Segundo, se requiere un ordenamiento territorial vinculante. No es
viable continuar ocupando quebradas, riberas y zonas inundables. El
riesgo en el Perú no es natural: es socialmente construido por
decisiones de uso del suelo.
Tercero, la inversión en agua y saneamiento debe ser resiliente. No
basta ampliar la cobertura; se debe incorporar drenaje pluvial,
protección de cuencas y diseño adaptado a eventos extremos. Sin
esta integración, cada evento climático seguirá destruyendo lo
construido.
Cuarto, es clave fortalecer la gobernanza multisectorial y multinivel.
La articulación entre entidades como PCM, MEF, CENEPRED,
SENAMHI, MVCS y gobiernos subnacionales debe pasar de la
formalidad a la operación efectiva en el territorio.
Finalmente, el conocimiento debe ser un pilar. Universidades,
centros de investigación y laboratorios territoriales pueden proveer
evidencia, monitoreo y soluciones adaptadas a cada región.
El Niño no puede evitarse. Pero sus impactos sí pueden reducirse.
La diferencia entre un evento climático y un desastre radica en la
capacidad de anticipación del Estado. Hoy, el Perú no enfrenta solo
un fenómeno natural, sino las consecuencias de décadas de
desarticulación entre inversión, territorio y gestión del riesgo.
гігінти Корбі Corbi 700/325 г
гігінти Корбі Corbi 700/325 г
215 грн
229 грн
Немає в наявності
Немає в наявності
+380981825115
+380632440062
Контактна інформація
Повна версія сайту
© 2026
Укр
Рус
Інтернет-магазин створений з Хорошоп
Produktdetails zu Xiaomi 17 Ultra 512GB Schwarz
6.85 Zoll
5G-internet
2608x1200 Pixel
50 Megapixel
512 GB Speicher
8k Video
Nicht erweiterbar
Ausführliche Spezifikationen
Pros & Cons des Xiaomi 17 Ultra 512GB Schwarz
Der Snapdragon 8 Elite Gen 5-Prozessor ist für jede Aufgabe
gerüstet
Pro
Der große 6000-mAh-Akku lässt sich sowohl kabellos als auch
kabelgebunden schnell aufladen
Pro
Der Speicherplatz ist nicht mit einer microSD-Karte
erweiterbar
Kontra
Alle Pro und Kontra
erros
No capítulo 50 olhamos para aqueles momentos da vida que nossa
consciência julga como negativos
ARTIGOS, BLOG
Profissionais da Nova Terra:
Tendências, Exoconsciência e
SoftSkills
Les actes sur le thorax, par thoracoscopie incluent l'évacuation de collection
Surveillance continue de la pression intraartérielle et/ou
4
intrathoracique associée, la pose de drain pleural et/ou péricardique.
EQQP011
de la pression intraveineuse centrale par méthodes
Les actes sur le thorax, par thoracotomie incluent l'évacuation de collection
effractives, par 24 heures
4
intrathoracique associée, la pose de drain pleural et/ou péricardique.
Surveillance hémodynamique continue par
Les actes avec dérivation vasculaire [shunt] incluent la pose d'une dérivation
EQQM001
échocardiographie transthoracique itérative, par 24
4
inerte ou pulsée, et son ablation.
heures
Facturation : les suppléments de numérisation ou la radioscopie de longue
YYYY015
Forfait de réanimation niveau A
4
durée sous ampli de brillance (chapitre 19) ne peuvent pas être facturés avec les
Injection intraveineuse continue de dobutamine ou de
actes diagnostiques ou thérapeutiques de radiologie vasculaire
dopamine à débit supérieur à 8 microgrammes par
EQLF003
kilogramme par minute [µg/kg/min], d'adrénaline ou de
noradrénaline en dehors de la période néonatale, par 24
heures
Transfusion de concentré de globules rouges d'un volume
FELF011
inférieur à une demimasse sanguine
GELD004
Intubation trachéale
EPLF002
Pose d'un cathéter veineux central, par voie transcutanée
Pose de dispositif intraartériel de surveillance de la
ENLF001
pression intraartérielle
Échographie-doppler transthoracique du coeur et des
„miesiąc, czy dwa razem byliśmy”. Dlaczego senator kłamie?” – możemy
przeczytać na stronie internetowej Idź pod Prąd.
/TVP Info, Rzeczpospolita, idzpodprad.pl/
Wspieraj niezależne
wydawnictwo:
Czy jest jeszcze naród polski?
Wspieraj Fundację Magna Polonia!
━━━━━━
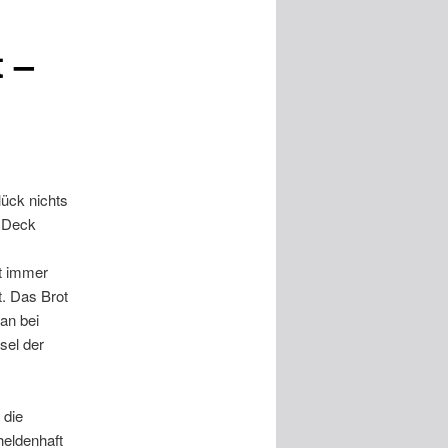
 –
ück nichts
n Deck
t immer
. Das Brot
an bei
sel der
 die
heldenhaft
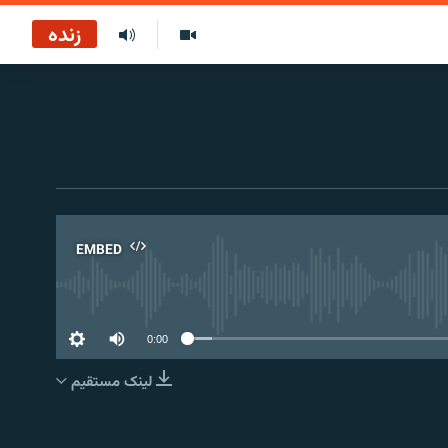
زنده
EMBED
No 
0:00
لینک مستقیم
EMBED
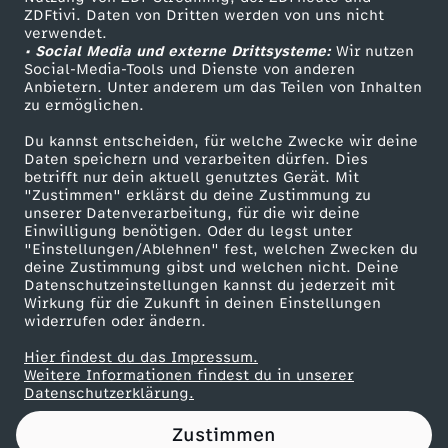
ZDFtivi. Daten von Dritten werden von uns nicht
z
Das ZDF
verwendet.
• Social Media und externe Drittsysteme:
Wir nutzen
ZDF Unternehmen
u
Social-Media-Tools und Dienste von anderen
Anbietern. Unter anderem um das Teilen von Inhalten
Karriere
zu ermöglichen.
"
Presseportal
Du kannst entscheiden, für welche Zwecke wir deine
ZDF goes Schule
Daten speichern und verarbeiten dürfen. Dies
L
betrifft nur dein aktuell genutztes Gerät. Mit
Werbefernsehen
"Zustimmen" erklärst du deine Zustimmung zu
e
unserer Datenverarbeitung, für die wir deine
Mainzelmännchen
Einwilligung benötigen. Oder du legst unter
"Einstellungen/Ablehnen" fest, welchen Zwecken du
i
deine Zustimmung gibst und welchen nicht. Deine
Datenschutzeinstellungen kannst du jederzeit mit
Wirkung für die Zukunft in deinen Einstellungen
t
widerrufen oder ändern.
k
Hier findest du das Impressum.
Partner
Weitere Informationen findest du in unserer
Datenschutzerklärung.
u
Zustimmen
━━━━━━
What you need to do: Scan the entries above for the string "findest" and copy each line containing it.

Expected answer:
Hier findest du das Impressum.
Weitere Informationen findest du in unserer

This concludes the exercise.